### WHAT TO WORK ON:
Count the lines below that contain the word "Home" and give only the number.

(SOURCE MATERIAL begins)

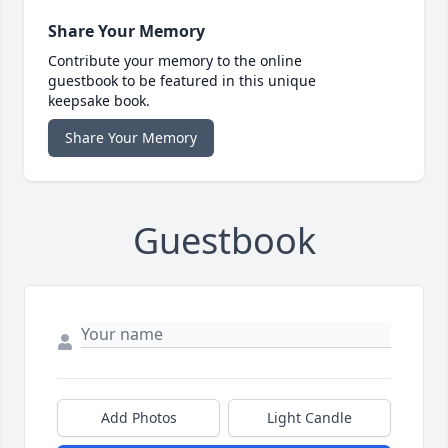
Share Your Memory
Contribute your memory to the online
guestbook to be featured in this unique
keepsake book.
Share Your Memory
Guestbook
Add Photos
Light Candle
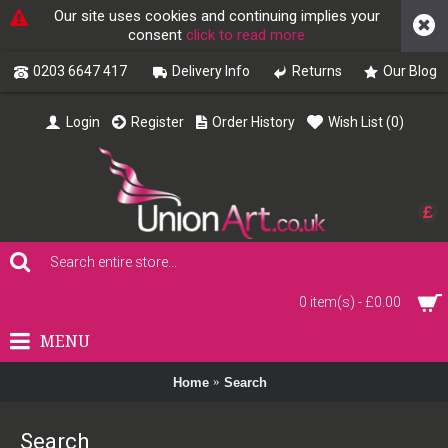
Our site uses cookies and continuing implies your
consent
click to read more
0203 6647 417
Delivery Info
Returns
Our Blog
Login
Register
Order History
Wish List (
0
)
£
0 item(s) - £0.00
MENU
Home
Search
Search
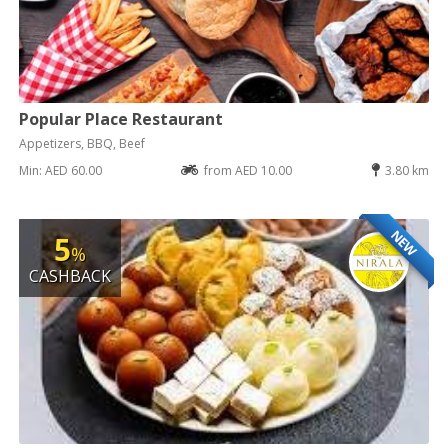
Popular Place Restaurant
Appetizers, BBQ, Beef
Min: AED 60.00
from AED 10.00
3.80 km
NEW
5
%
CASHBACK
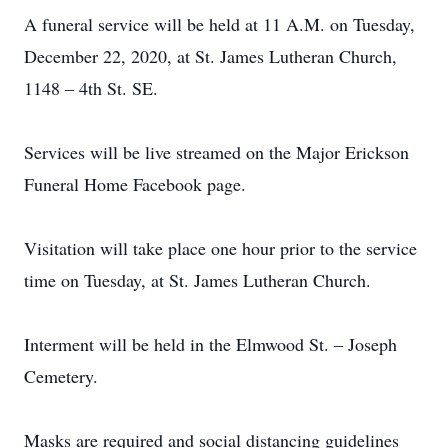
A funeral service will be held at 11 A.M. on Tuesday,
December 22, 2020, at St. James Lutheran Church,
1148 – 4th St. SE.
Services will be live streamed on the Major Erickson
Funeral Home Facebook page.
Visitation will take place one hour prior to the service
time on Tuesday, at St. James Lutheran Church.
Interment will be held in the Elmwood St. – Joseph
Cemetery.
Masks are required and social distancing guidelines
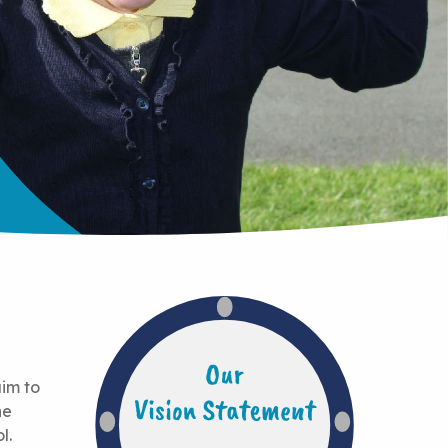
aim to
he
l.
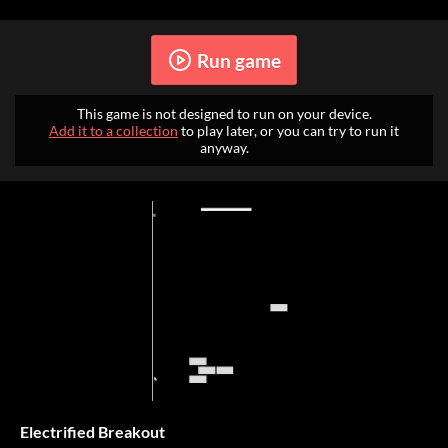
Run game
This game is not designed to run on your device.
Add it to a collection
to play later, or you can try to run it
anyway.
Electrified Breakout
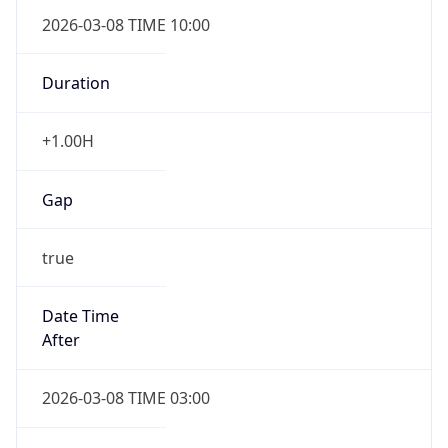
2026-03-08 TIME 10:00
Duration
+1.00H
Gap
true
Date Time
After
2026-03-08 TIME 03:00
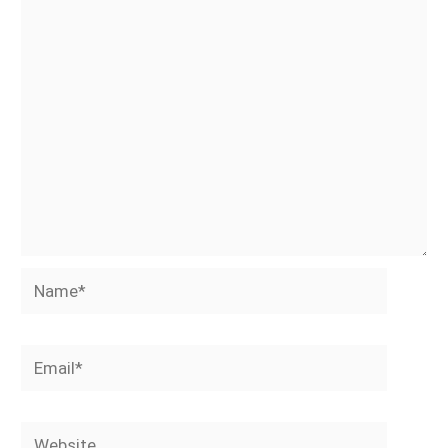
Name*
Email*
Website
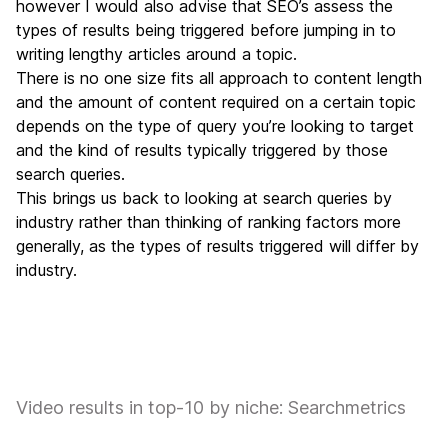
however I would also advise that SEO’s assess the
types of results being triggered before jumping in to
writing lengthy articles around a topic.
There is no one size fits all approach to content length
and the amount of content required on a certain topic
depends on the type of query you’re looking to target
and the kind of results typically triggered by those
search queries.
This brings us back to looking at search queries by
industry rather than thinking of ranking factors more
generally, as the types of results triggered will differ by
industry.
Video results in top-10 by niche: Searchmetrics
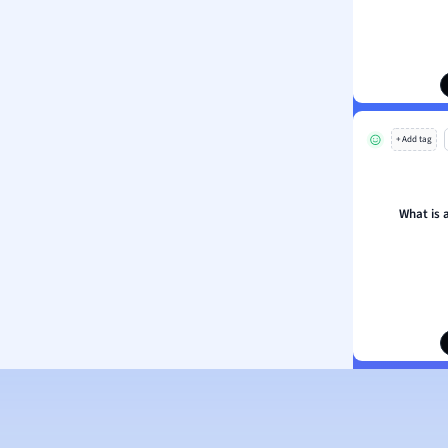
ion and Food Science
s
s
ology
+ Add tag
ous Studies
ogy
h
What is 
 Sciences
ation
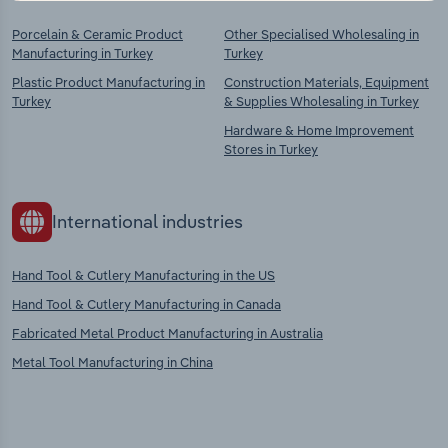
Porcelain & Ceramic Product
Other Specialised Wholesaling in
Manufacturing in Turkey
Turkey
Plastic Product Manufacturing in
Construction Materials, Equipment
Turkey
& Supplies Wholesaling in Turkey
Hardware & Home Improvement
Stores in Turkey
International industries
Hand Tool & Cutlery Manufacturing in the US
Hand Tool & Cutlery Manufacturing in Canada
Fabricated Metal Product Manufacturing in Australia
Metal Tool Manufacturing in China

(SOURCE MATERIAL ends)

### TASK RESULT:
3